No other military members have come forward detailing the relationship between the pair, which remains clouded in mystery.
However, the fact that both men have had recent brushes with the law has led some to suspect that they were involved in shady dealings together prior to their deaths.
An Army official told CBS News that ‘investigators suspect that [their deaths], was a double homicide resulting from a drug deal gone wrong’.
Another defense official told the network that both Lavigne and Dumas had both ‘been under investigation for using and selling drugs’
Earlier this week it was also revealed that Lavigne was allegedly responsible for the fatal shooting of Green Beret Mark Leshikar during an altercation back in 2018
In a report with Connecting Vets and Radio.com, Leshikar’s family revealed how Lavigne had allegedly shot hs longtime friend, Sgt. First Class Mark Leshikar, dead inside his home two years ago but was never charged, despite inconsistencies in his account of the incident.
Lavigne had claimed that 33-year-old Leshikar, came at him with a screwdriver, shortly after their families returned from a joint trip to Disney World, Florida.
Yet he initially told cops that Leshikar had killed himself, and in another version of events, said that he could not see Leshikar’s hands and would not have known if he had a screwdriver.
An investigating officer from the 1st Special Forces Command wrote in a memorandum that Lavigne was not credible in his retelling of the incident. The command ultimately ruled that Sgt. Leshikar’s death was in the line of duty. The Cumberland County Sheriff’s Office also declared Leshikar’s death ‘justifiable homicide’.
Leshikar’s sister Nicole Rick told Connecting Vets that Lavigne and Leshikar were best friends but would often argue and both were involved in taking drugs.
Leshikar had a desk job in Fort Bragg after suffering from a traumatic brain injury due to an improvised explosive device detonating near him. He had served in Afghanistan and Tajikistan.
His family said that he became addicted to Tramadol which he was prescribed to treat his brain injury and began to self-medicate with Valium.
Both men allegedly used cocaine.
‘I knew about Mark’s drugs, I knew about Billy’s drugs,’ Leshikar’s mother Tammy Mabey told Connecting Vets.
Lavigne would go on to have another brush with the law the following year. Records also show he was involved in other Cumberland County cases that never resulted in charges.
In February 2019, he was charged with a felony for allegedly harboring an escapee but his court date, and the charge, later disappeared from the records.

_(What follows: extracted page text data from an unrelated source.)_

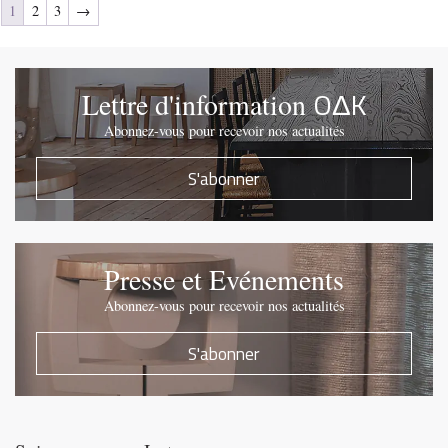
1
2
3
→
OΔK
Lettre d'information
Abonnez-vous pour recevoir nos actualités
S'abonner
Presse et Evénements
Abonnez-vous pour recevoir nos actualités
S'abonner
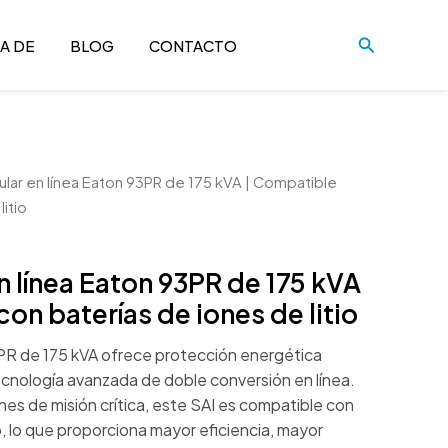
Buscar
A DE
BLOG
CONTACTO
lar en línea Eaton 93PR de 175 kVA | Compatible
litio
n línea Eaton 93PR de 175 kVA
on baterías de iones de litio
PR de 175 kVA ofrece protección energética
tecnología avanzada de doble conversión en línea.
nes de misión crítica, este SAI es compatible con
io, lo que proporciona mayor eficiencia, mayor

In February 2019, Lavigne was charged with a felony for allegedly harboring an escapee but his court date, and the charge, appeared to have been expunged from the records.
Lavigne enlisted in the Army in 2001 and deployed multiple times to Afghanistan and Iraq in support of the Global War on Terrorism.
In 2007, he graduated from the Special Forces Qualification Course and was assigned to the 1st Special Forces with a follow-on assignment to US Army Special Operations Command.
Dumas served in the Army from 1996 to 2016.
Lavigne and Dumas’ deaths were discovered earlier this month after their bodies were found in the training area of Fort Bragg.
WRAL reported that one body was found lying flat on the ground. The other was wrapped in a blanket near a pickup truck.
The deaths are being investigated by special agents from the Army Criminal Investigation Command.